Why The Economist doesn't understand energy

The following image is from The Economist which argues that the use of energy is being reduced as measured by Energy intensity of the economy (percentage of GDP).


An astute reader of energy physics and economics should understand the obvious failings of the above diagram for any argument about energy intensity of economies:


  1. The graph measures energy use per GDP unit, whilst including all of the financial GDP. However, financial GDP is pure speculative money, consuming very little energy, but also contributing very little to society. Further, using USA as a proxy for most OECD countries, financialization of the economy has been growing steadily for several decades now. It should be cleaned from the GDP to get a more meaningful measure of 'energy use per unit of GDP in the real productive economy'.
  2. The energy consumption is based on figures from BP, which does not account for grey energy imports.
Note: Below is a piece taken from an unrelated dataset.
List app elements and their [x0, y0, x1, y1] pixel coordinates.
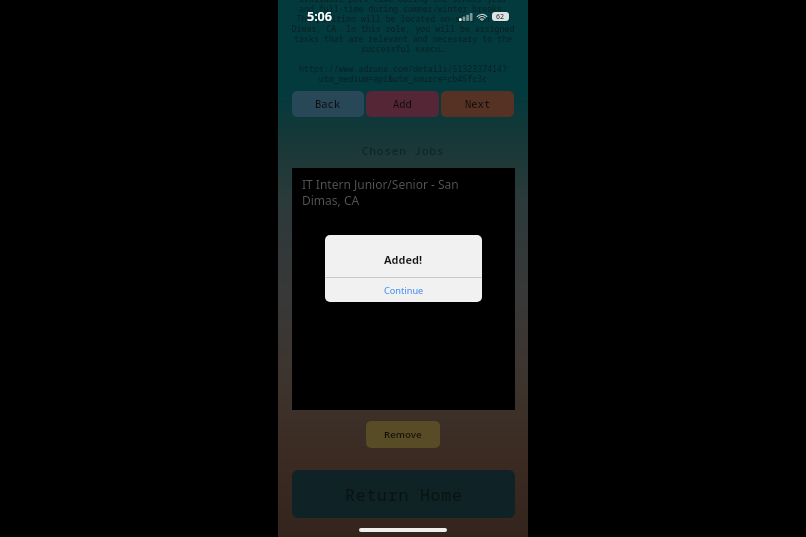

Grey energy imports have been rising for all OECD and lately even for developing countries. They can account for up to 25% to 30% of total energy consumption. If not included, the figures can be seriously skewed, especially for developed industrial countries within the OECD.
  3. The correction to GDP figures (PPI 2009 level) has probably been done using CPI figures. We know from energy consumption figures, growth of monetary aggregates  and statistical corrections done in the CPI calculations (i.e. hedonistics) that these figures are unreliable: they are likely to understate the inflation, thus overstating economic growth in real terms.


However, the most obvious and glaring misuse of the following graph to argument in favour of energy not being a problem for economic growth is thinking that GDP growth solves energy consumption growth. Make no mistake, absolute energy consumption is and has been going up (the only exception years being those of deep recessions). The energy consumption growth has just been relatively slower than the skewed GDP figures The Economist used above.

After all these minor statistical quibbles, the main problem is not the relative scarcity of energy sources to economic growth, but absolute consumption growth and absolute limits. Anybody with a half an hour's worth of reading in ecological economics should understand this immediately.

If energy consumption per capita as a % of GDP was the only problem, then we could avoid the rolling energy crisis by nationalizing everything and raising hourly wages for everyone by controlling prices. This would show up as increased GDP, near zero inflation and the amount of relative energy consumption to GDP would to go down.

That’s the theory anyway, if one is stupid enough to believe the misleading propaganda from The Economist.

Think for yourself. There is no substitute for it.